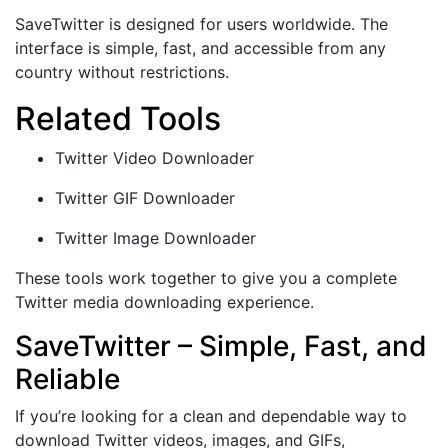
SaveTwitter is designed for users worldwide. The
interface is simple, fast, and accessible from any
country without restrictions.
Related Tools
Twitter Video Downloader
Twitter GIF Downloader
Twitter Image Downloader
These tools work together to give you a complete
Twitter media downloading experience.
SaveTwitter – Simple, Fast, and
Reliable
If you’re looking for a clean and dependable way to
download Twitter videos, images, and GIFs,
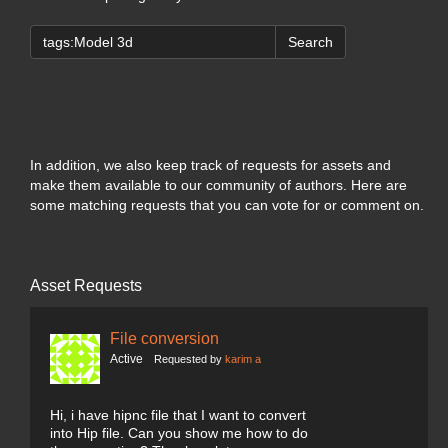
Search
In addition, we also keep track of requests for assets and
make them available to our community of authors. Here are
some matching requests that you can vote for or comment on.
Asset Requests
File conversion
Active
Requested by
karim a
Hi, i have hipnc file that I want to convert
into Hip file. Can you show me how to do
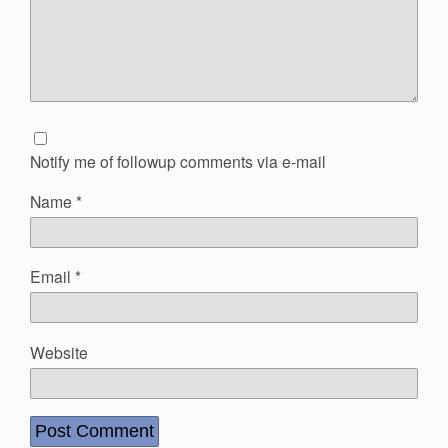
Notify me of followup comments via e-mail
Name
*
Email
*
Website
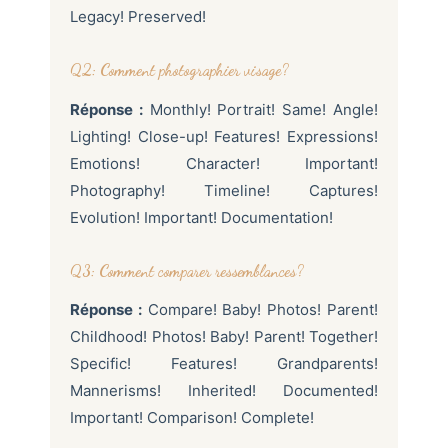
Legacy! Preserved!
Q2: Comment photographier visage?
Réponse :
Monthly! Portrait! Same! Angle!
Lighting! Close-up! Features! Expressions!
Emotions! Character! Important!
Photography! Timeline! Captures!
Evolution! Important! Documentation!
Q3: Comment comparer ressemblances?
Réponse :
Compare! Baby! Photos! Parent!
Childhood! Photos! Baby! Parent! Together!
Specific! Features! Grandparents!
Mannerisms! Inherited! Documented!
Important! Comparison! Complete!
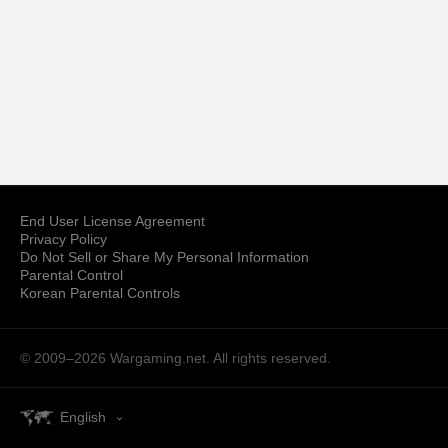
End User License Agreement
Privacy Policy
Do Not Sell or Share My Personal Information
Parental Control
Korean Parental Controls
© 2009–2026
Wargaming.net.
All rights reserved.
English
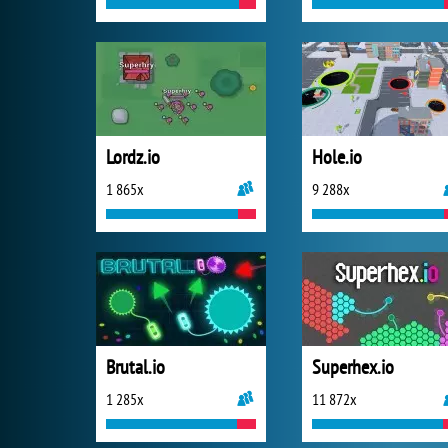
Lordz.io
Hole.io
1 865x
9 288x
Brutal.io
Superhex.io
1 285x
11 872x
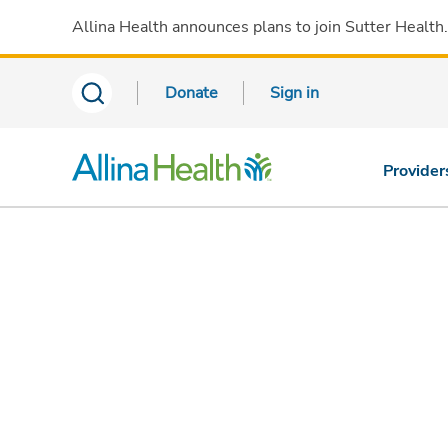
Allina Health announces plans to join Sutter Health
Donate
Sign in
Provider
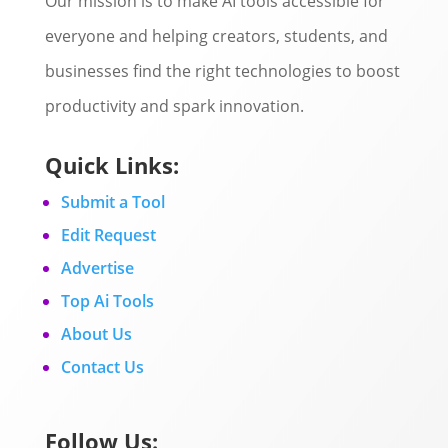
Our mission is to make AI tools accessible for
everyone and helping creators, students, and
businesses find the right technologies to boost
productivity and spark innovation.
Quick Links:
Submit a Tool
Edit Request
Advertise
Top Ai Tools
About Us
Contact Us
Follow Us:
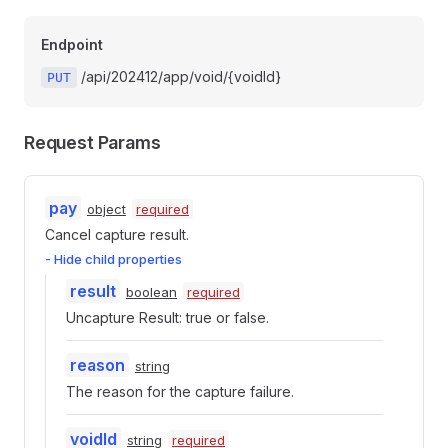
Endpoint
/api/202412/app/void/{voidId}
PUT
Request Params
pay
object
required
Cancel capture result.
- Hide child properties
result
boolean
required
Uncapture Result: true or false.
reason
string
The reason for the capture failure.
voidId
string
required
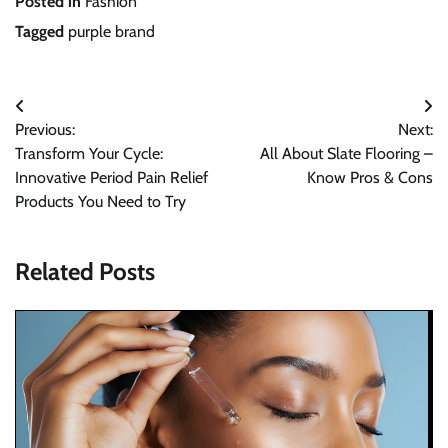
Posted in
Fashion
Tagged
purple brand
Post
Previous:
Next:
navigation
Transform Your Cycle:
All About Slate Flooring –
Innovative Period Pain Relief
Know Pros & Cons
Products You Need to Try
Related Posts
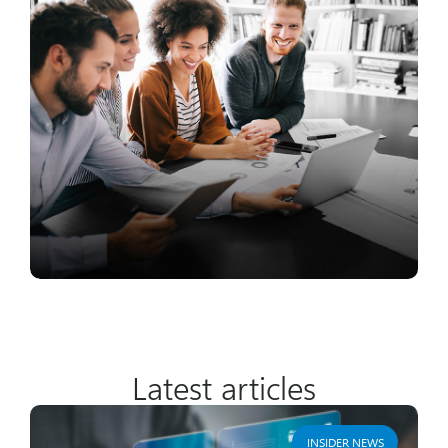
Latest articles
INSIDER NEWS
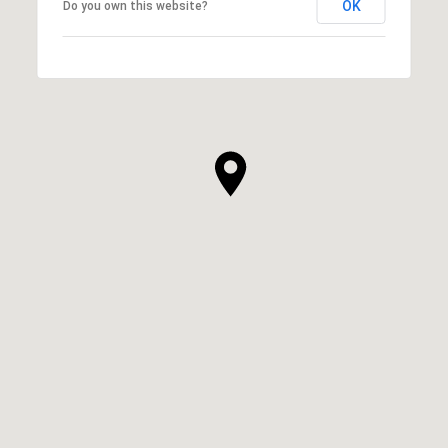
OK
Do you own this website?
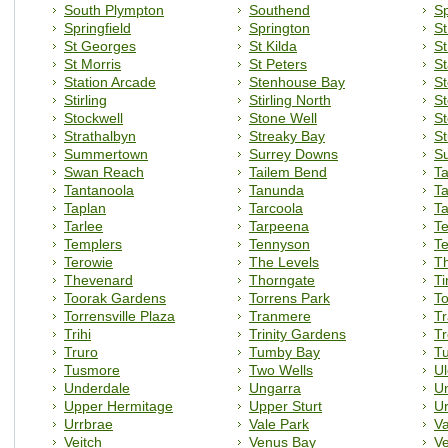
South Plympton
Southend
Sp
Springfield
Springton
St
St Georges
St Kilda
St
St Morris
St Peters
S
Station Arcade
Stenhouse Bay
S
Stirling
Stirling North
St
Stockwell
Stone Well
St
Strathalbyn
Streaky Bay
St
Summertown
Surrey Downs
Su
Swan Reach
Tailem Bend
Ta
Tantanoola
Tanunda
T
Taplan
Tarcoola
Ta
Tarlee
Tarpeena
Te
Templers
Tennyson
Te
Terowie
The Levels
T
Thevenard
Thorngate
Ti
Toorak Gardens
Torrens Park
To
Torrensville Plaza
Tranmere
T
Trihi
Trinity Gardens
Tr
Truro
Tumby Bay
Tu
Tusmore
Two Wells
Ul
Underdale
Ungarra
U
Upper Hermitage
Upper Sturt
Ur
Urrbrae
Vale Park
Va
Veitch
Venus Bay
V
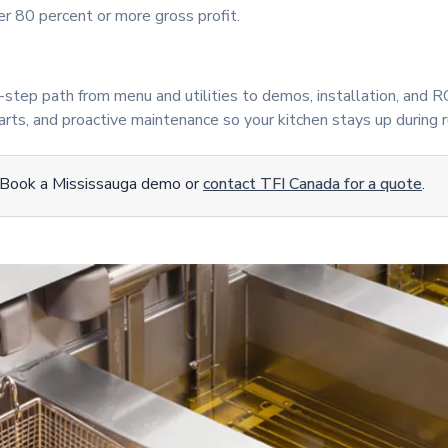
r 80 percent or more gross profit.
step path from menu and utilities to demos, installation, and R
rts, and proactive maintenance so your kitchen stays up during r
 Book a Mississauga demo or
contact TFI Canada for a quote
.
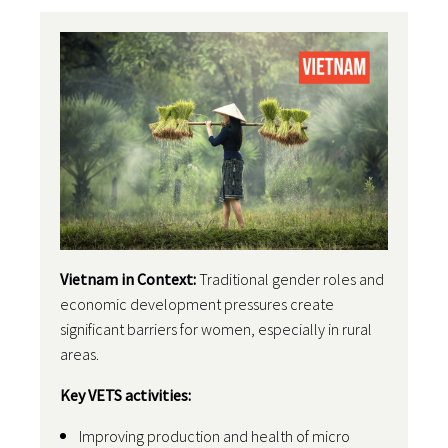
Vietnam in Context:
Traditional gender roles and
economic development pressures create
significant barriers for women, especially in rural
areas.
Key VETS activities:
Improving production and health of micro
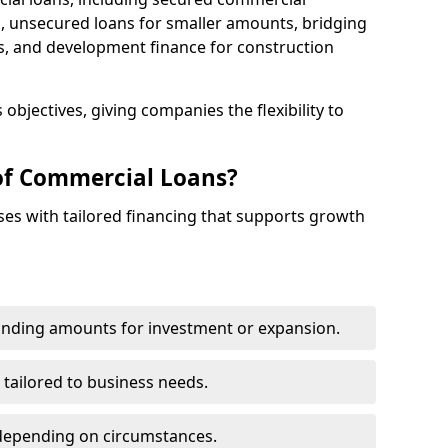
 unsecured loans for smaller amounts, bridging
s, and development finance for construction
objectives, giving companies the flexibility to
of Commercial Loans?
es with tailored financing that supports growth
funding amounts for investment or expansion.
 tailored to business needs.
depending on circumstances.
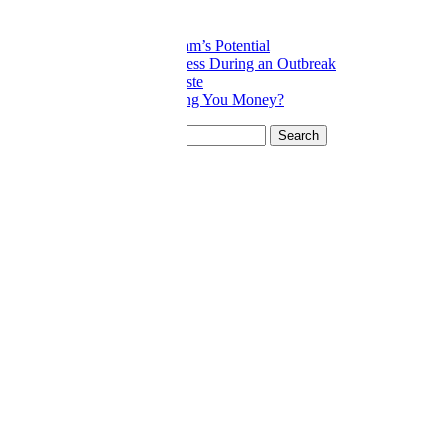
Related posts:
Tapping into Your Team’s Potential
Protecting your Business During an Outbreak
Don’t Wait to Cut Waste
Is Your Product Costing You Money?
Search for:
Categories
8 Deadly Wastes
Blog
Construction
COVID-19
General
Lean Culture
Lean Leadership
Manufacturing
Professional Services
Strategic Thinking
Wasteboard
Join Our Team
Application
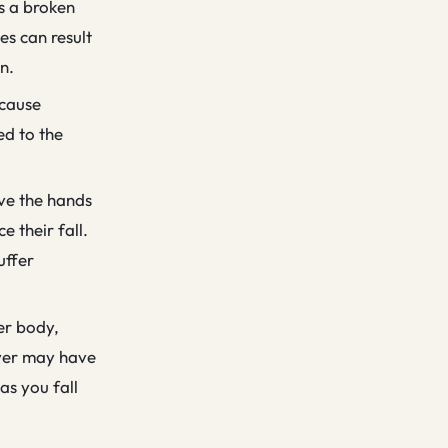
as a broken
es can result
n.
 cause
ed to the
lve the hands
e their fall.
uffer
per body,
over may have
as you fall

What you should do → Where a line of the records above holds the word "Related", copy that line.

Result of the exercise →
Related Tools
Related Posts
Related posts:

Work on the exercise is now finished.